EDITO : la VAR en Premier League, d'assistance à assistés
Ne dites plus d’un joueur qu’il était hors-jeu d’un cheveu, mais d’un pixel. Le principal acteur du week-end de Premier League ne se situait pas sur le terrain mais bien au chaud dans un camion-régie. L’assistance vidéo, la fameuse VAR, s’est distinguée à plusieurs reprises lors de la 20e journée par son zèle pour annuler des buts que l’œil humain n’avait pas jugé illicite. C’est son boulot après tout, nous direz-vous. Son principe est bien de prêter main forte à l’arbitre quand une situation incertaine peut faire basculer une rencontre de football. Mais samedi et dimanche dernier, elle a surtout montré toute l’étendue de son absurdité quand elle est utilisée pour faire du sport une froide réalité de millimètres plutôt qu’une histoire d’émotion et de bon sens.

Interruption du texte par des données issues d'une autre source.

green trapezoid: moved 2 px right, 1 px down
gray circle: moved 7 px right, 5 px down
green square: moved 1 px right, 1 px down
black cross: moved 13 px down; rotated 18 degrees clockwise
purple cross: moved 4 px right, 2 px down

Reprenons par la base. La VAR ou Video Assistant Referee est un dispositif lorsqu’un incident "a été identifié comme pouvant changer un match", comme l’explique la FIFA dans ses documents officiels. Elle ne peut être utilisée que dans des situations bien précises (but, penalty, carton rouge et l’identité d’un joueur ou d’une joueuse) à l’initiative de l’arbitre principal pour vérification, ou sur recommandation de cet arbitre vidéo qui a constaté une situation litigieuse. Ça, c’est pour la règle, implacable. Et puis il y a l’esprit. Et c’est là que le bât blesse.
A mort le jeu
A cinq reprises samedi et dimanche dans le championnat d’Angleterre, la VAR a annulé des buts que les arbitres de terrain n’avaient pas signalé pour des positions de hors-jeu tellement peu évidentes que quatre paires d’yeux n’y ont vu que du feu sur le pré.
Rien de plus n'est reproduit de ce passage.